Il quinto capitolo espone compiutamente le vicende dell'assemblea di Ankara e del consolidarsi della sua credibilità. Con l'occupazione di Costantinopoli del 16 marzo 1920 gli inglesi fecero a Mustafa Kemal il miglior regalo possibile, consentendogli di rimanere unico interlocutore sulla scena ed avallando de facto la sua carica di capo di stato. Il capo di uno stato smembrato ed occupato, che non tarderà a perseguire gli scopi dell'unificazione dell'Anatolia e della lotta alle occupazioni straniere. Per questi obiettivi Kemal non esiterà a servirsi, con la consueta disinvoltura, degli ottimi rapporti diplomatici fatti intessere con i sovietici, così come non esiterà davanti alla repressione dei curdi e degli armeni.
Il sesto capitolo tratta di quella che la storiografia turca indica a tutt'oggi come guerra di indipendenza; la risposta vittoriosa all'espansionismo greco, sui cui incidenti di percorso come il sacco di Smirne Kemal non amò mai soffermarsi eccessivamente negli anni a seguire.
Il settimo capitolo presenta un lungo excursus sui primi otto anni di vita della Repubblica Turca: dagli armistizi del 1922 al trattato di Losanna, dal congresso di Smirne alla fine del califfato e dell'impero fino alla proclamazione della repubblica a suffragio universale, la nascita, i primi compromessi, le prime realizzazioni del nuovo stato. I bipartitismi di facciata, il rapido trasformarsi dell'assetto istituzionale in chiave autoritaria, la lotta a coltello contro il cosiddetto "oriente pittoresco" per l'occidentalizzazione intransigente della cultura materiale sono trattati diffusamente. Il discorso alla gioventù turca del 1927 e la riforma dell'alfabeto, introdotta dopo lunghi studi e adattamenti nel 1928, chiudono il capitolo.
Il Mustafa Kemal "visionario e realista" è argomento dell'ottavo capitolo: il consolidarsi di un assetto politico basato su un partito-stato detentore delle leve militari e della burocrazia che otterrà un consenso soltanto epidermico, la modernizzazione delle istituzioni, la laicizzazione condotta a passo di carica fino alla riforma del diritto di famiglia del 1934 che impose a tutti i cittadini l'adozione di un cognome: un capitolo centrato sui pregi ed i limiti di quel kemalismo il cui fondatore, di cui più volte nel testo si ricordano le abitudini di vita che sconfinavano in veri e propri abusi per la salute, andò declinando rapidamente, per morire a meno di sessant'anni.

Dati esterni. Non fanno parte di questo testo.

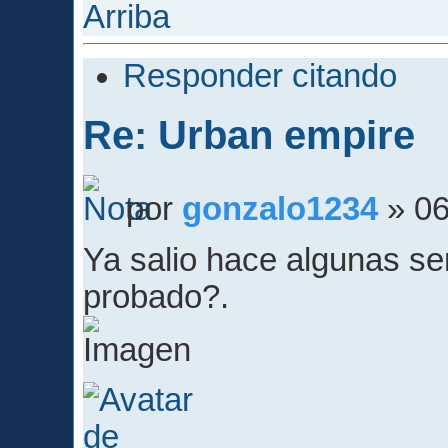
Arriba
Responder citando
Re: Urban empire
por
gonzalo1234
» 06
Ya salio hace algunas s
probado?.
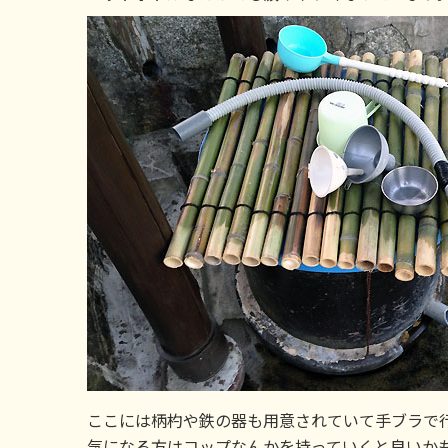
ここには柄杓や鉄の器も用意されていて手ブラで
気になる方はコップなんかを持っていくと良いか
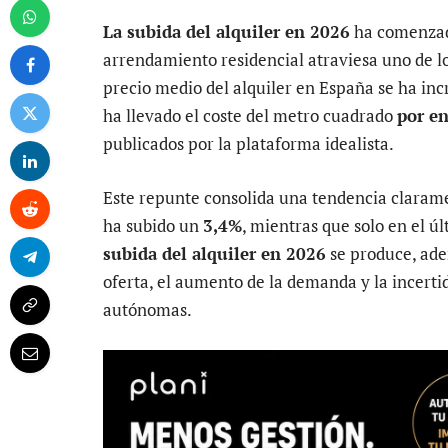
La subida del alquiler en 2026
ha comenzado
arrendamiento residencial atraviesa uno de l
precio medio del alquiler en España se ha i
ha llevado el coste del metro cuadrado
por en
publicados por la plataforma idealista.
Este repunte consolida una tendencia claramen
ha subido un
3,4%
, mientras que solo en el ú
subida del alquiler en 2026
se produce, ade
oferta, el aumento de la demanda y la incert
autónomas.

Il nono capitolo espone succintamente la storia della Turchia successiva alla scomparsa del suo fondatore, del quale l'autore auspica la permanenza come figura de-ideologicizzata di riferimento patriottico in un momento storico in cui molte delle istanze e delle realtà geopolitiche alla base del kemalismo non esistono più o si sono radicalmente trasformate.

Fabio L. Grassi, Atatürk - Il fondatore della Tirchia Moderna, Roma, Salerno ed., 2009. 450 pp.